Estimates suggest that ~100 million ha of tropical forest was lost between 1980 and 2012 and that ~20% of the tropical forests were selectively logged in the 5 year period between 2000 and 2005. These changes are ultimately driven by increasing human population size and consumption and it is estimates that between 1.2 and 1.5 billion people rely on tropical forests for food, timber, medicine, and ecosystem services. One estimate suggests that approximately 1 billion ha of additional land - an area larger than Canada - primarily in developing countries, will need to be converted to agriculture by 2050 to meet the demands of the growing human population.
This is a situation that cannot persist if a world that I would like to envision will exist, so it is my belief that we must each play our part and try to set things on the "right path". Through my role as faculty at McGill University, Honorary lecturer at Makerere University, and as a Research Associate of the Wildlife Conservation Society, I am actively involved in a number of conservation efforts. Some of these efforts are academic in nature and are designed to provide managers, particularly the Ugandan Wildlife Authority, with the information needed to construct informed conservation plans, while others involve training or are strictly applied. Activities we are currently engaged in include:
1 Continuing to promote a clinic and a mobile health clinic system for Kibale National Park, Uganda to provide basic health services and health and conservation education. This next year we will run a special program to provide 2000 bed nets to local people.

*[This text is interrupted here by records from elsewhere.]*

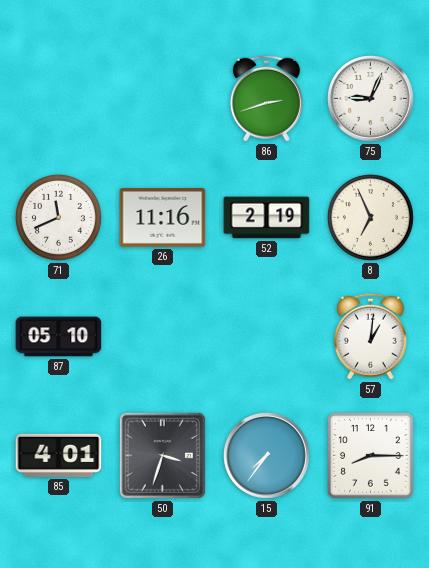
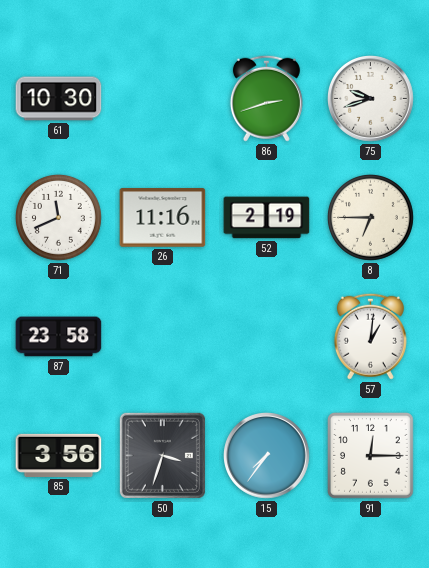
61: none -> 10:30
75: 9:04 -> 9:42
8: 6:56 -> 6:45
87: 05:10 -> 23:58
85: 4:01 -> 3:56
91: 8:15 -> 12:15
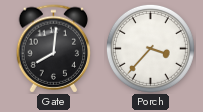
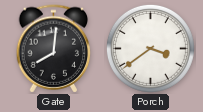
Porch: 3:37 -> 3:39
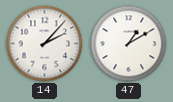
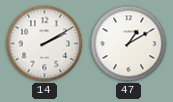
14: 2:07 -> 2:10
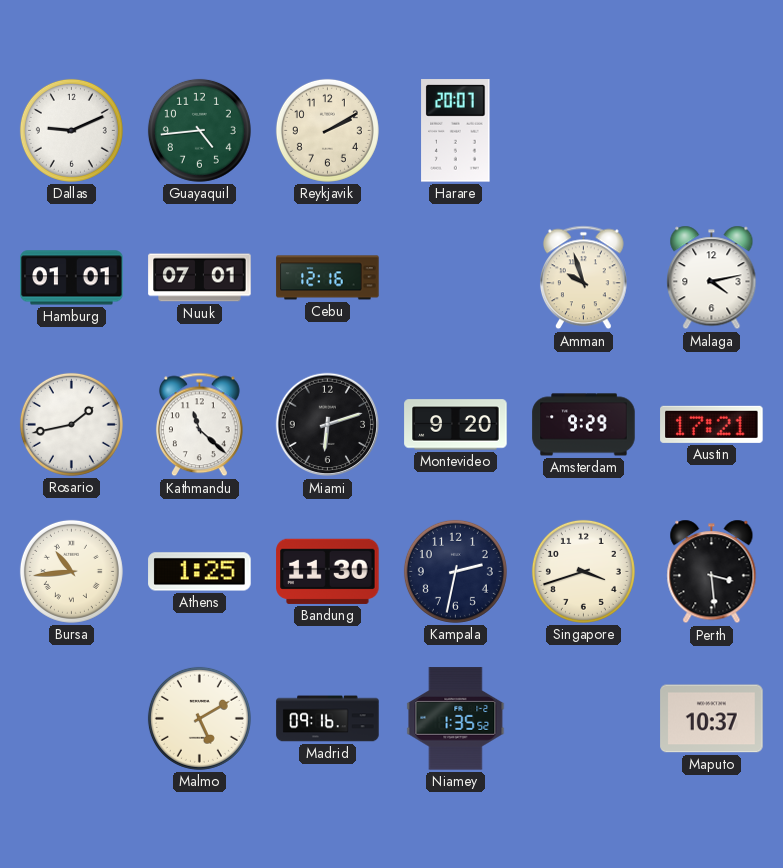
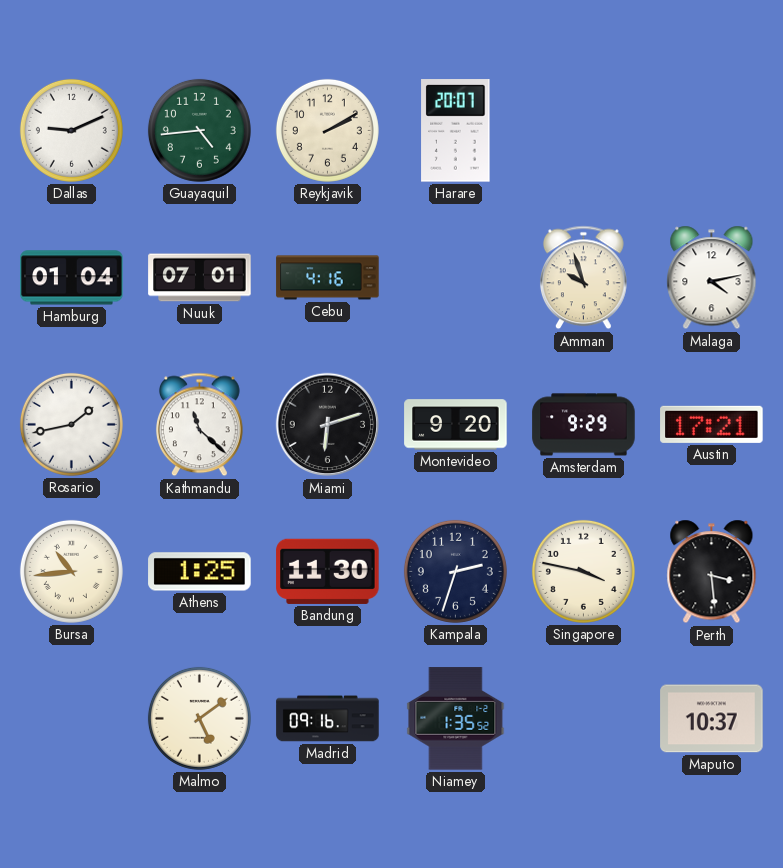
Hamburg: 01:01 -> 01:04
Cebu: 12:16 -> 4:16
Kampala: 2:32 -> 2:33
Singapore: 3:42 -> 3:47
Malmo: 5:10 -> 5:09
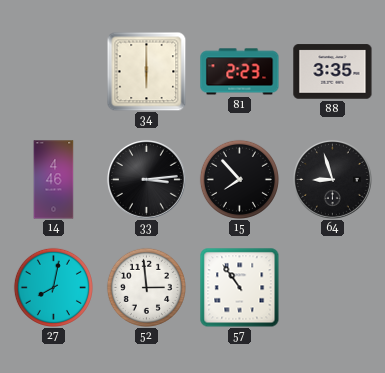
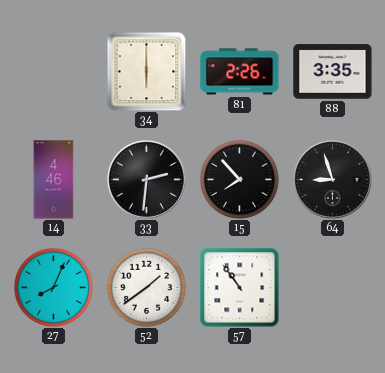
81: 2:23 -> 2:26
33: 3:14 -> 2:31
27: 8:02 -> 8:04
52: 2:59 -> 1:39
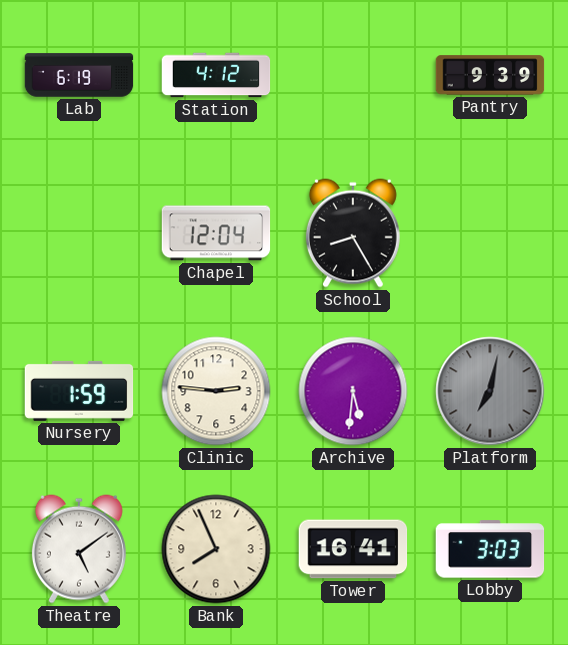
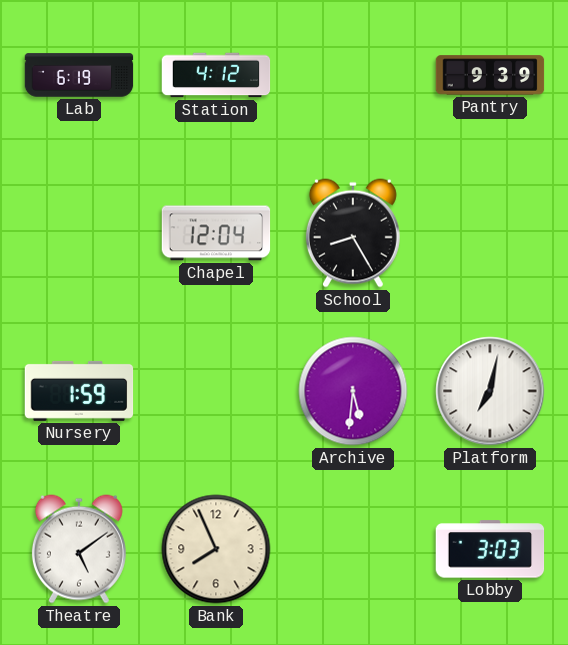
Clinic: 2:46 -> none
Platform dial: grey -> white
Tower: 16:41 -> none
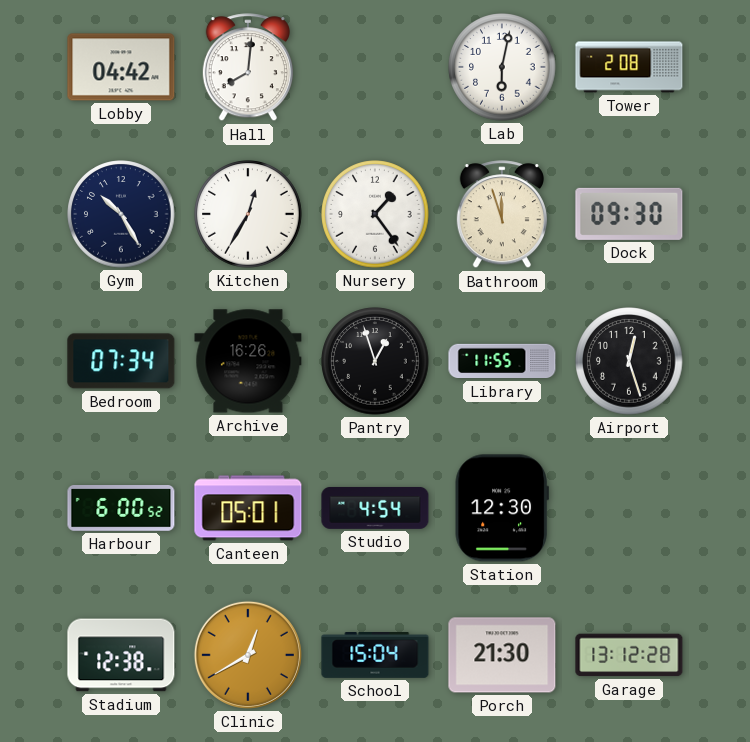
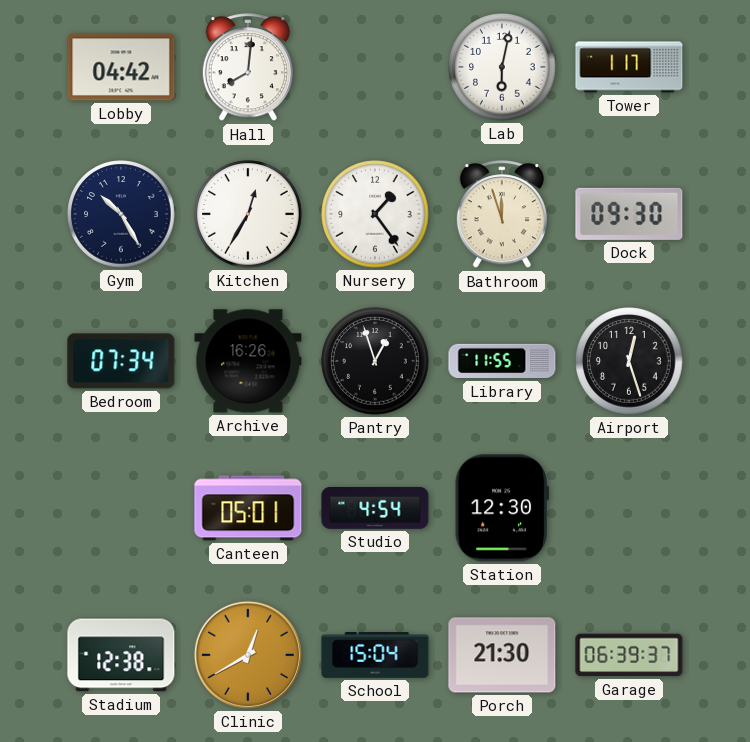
Tower: 2:08 -> 1:17
Harbour: 6:00 -> none
Garage: 13:12 -> 06:39
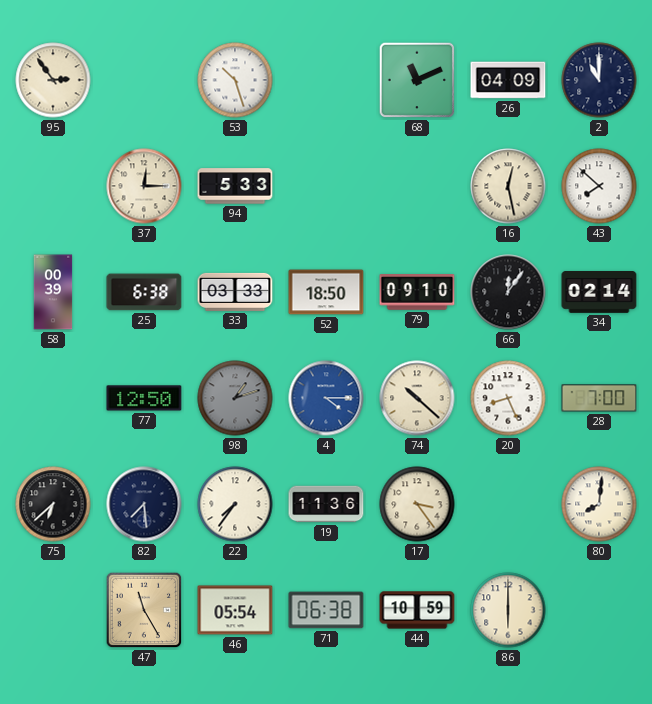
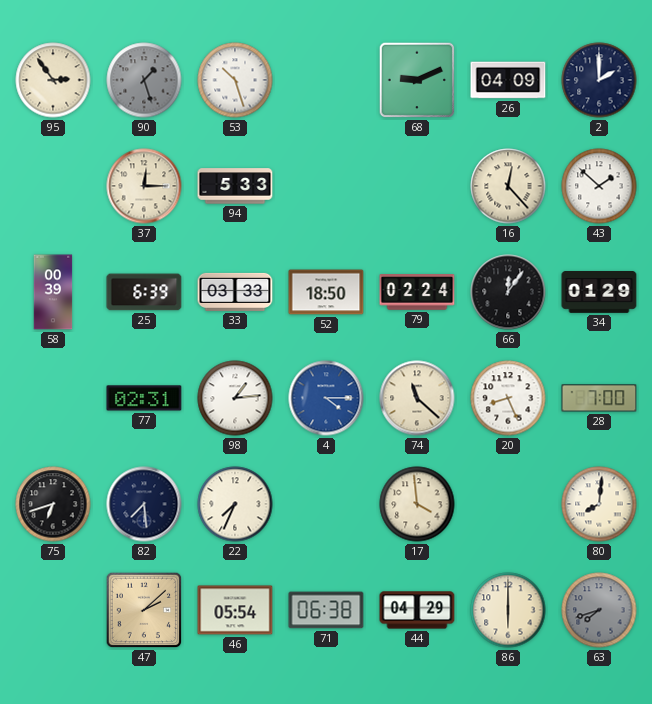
90: none -> 1:27
68: 11:11 -> 9:11
2: 11:00 -> 2:00
16: 12:28 -> 12:23
43: 7:52 -> 1:52
25: 6:38 -> 6:39
79: 09:10 -> 02:24
34: 02:14 -> 01:29
77: 12:50 -> 02:31
98: 1:12 -> 1:14
98 dial: grey -> white
74: 10:22 -> 11:22
75: 6:38 -> 6:42
22: 7:36 -> 7:34
19: 11:36 -> none
17: 3:24 -> 3:59
47: 11:25 -> 2:08
44: 10:59 -> 04:29
63: none -> 7:42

2 Training of Ugandan students in the needed tools, academic skills, and knowledge to address conservation issues in Uganda – I currently am supervising 4 students at Makerere University in Uganda.
3 Exploring tropical forest restoration to provide managers with the information to restore degraded tropical forests and the animal populations that they could support.
4 Working with media groups around the world to increase awareness about the conservation of tropical ecosystems.
5 Investigating the impact of animals, particularly primate and elephants, on long-term forest dynamics.